Special Education
Laws & News
Across the States
NH: New Hampshire is underfunding special education, Superior Court judge rules
The Dartmouth
Superior Court Judge David Ruoff in New Hampshire ruled that the state’s special education funding is “constitutionally insufficient” on Aug. 18. Ruoff wrote in his decision that underfunding special education means that “school districts must rely in part on local property tax revenues, assessed at varying rates, to bridge these funding gaps.” As recently as 2024, approximately one in five New Hampshire public school students received special education services, according to New Hampshire School Funding Fairness Project, a group of taxpayers who initiated the lawsuit in 2022. According to government professor and N.H. state Rep.

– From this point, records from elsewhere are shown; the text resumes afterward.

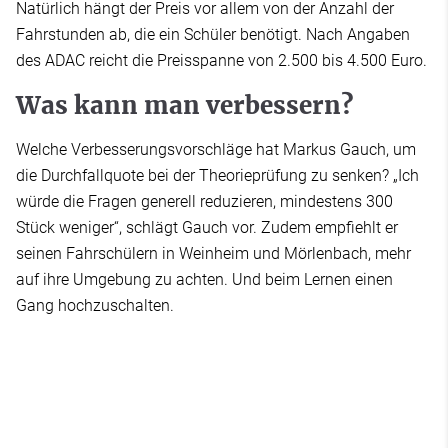
Natürlich hängt der Preis vor allem von der Anzahl der
Fahrstunden ab, die ein Schüler benötigt. Nach Angaben
des ADAC reicht die Preisspanne von 2.500 bis 4.500 Euro.
Was kann man verbessern?
Welche Verbesserungsvorschläge hat Markus Gauch, um
die Durchfallquote bei der Theorieprüfung zu senken? „Ich
würde die Fragen generell reduzieren, mindestens 300
Stück weniger“, schlägt Gauch vor. Zudem empfiehlt er
seinen Fahrschülern in Weinheim und Mörlenbach, mehr
auf ihre Umgebung zu achten. Und beim Lernen einen
Gang hochzuschalten.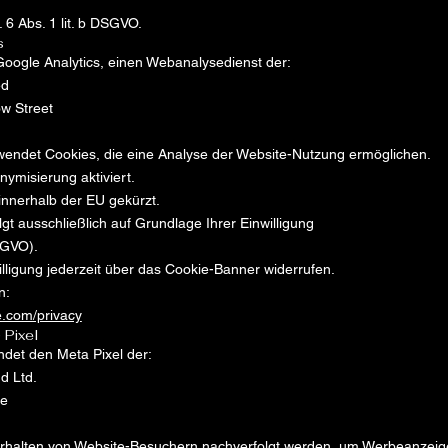
 6 Abs. 1 lit. b DSGVO.
s
Google Analytics, einen Webanalysedienst der:
ed
w Street
wendet Cookies, die eine Analyse der Website-Nutzung ermöglichen.
ymisierung aktiviert.
innerhalb der EU gekürzt.
lgt ausschließlich auf Grundlage Ihrer Einwilligung
DSGVO).
illigung jederzeit über das Cookie-Banner widerrufen.
n:
le.com/privacy
 Pixel
det den Meta Pixel der:
d Ltd.
re
rhalten von Website-Besuchern nachverfolgt werden, um Werbeanzeige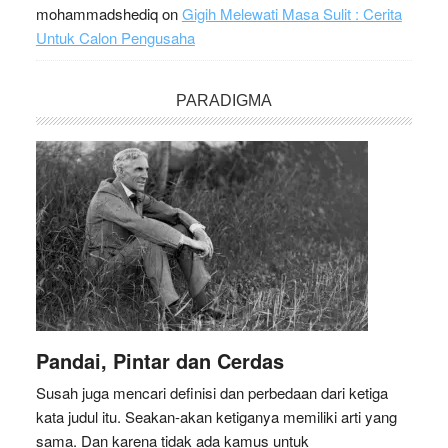
mohammadshediq
on
Gigih Melewati Masa Sulit : Cerita
Untuk Calon Pengusaha
PARADIGMA
Pandai, Pintar dan Cerdas
Susah juga mencari definisi dan perbedaan dari ketiga
kata judul itu. Seakan-akan ketiganya memiliki arti yang
sama. Dan karena tidak ada kamus untuk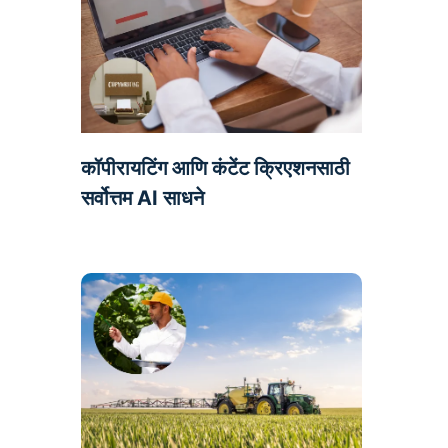
कॉपीरायटिंग आणि कंटेंट क्रिएशनसाठी
सर्वोत्तम AI साधने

Russell Muirhead, D-Hanover, New Hampshire funds public schools “certainly less” than “most” states in New England, and “a large amount” of that funding comes from local property taxes. This puts an “enormous [tax] burden” on small towns who may have “very large special education expenses.”
In July, the State Supreme Court ruled that the current level of “base adequacy aid” — funding provided to schools per student — is also unconstitutionally low.
NJ: Parents demand special education transparency, reform at school board meeting
Jersey City Times
Tensions ran high at Thursday night’s Jersey City Board of Education meeting as multiple Jersey City Public Schools (JCPS) parents emotionally recounted their negative experiences with the district’s special education department and demanded that it be more transparent and accountable. Three mothers of students with disabilities, Emily Pecot, Tara Tripodi and Jessica Taube, spoke during the public comment period about struggles they faced securing appropriate accommodations for their children. Jersey City accountant and education blogger Brigid D’Souza read the story of a fourth parent who wished to remain anonymous because she is in ongoing litigation with the district. Ward B city council candidate Joel Brooks spoke in support of the parents, who also demanded that the district take specific actions aimed at transparency and reform. Those actions included releasing the results of an independent audit of the special education department that was authorized by the board in June 2023 and revealing why two special education administrators were escorted out of the district’s central office by security last month.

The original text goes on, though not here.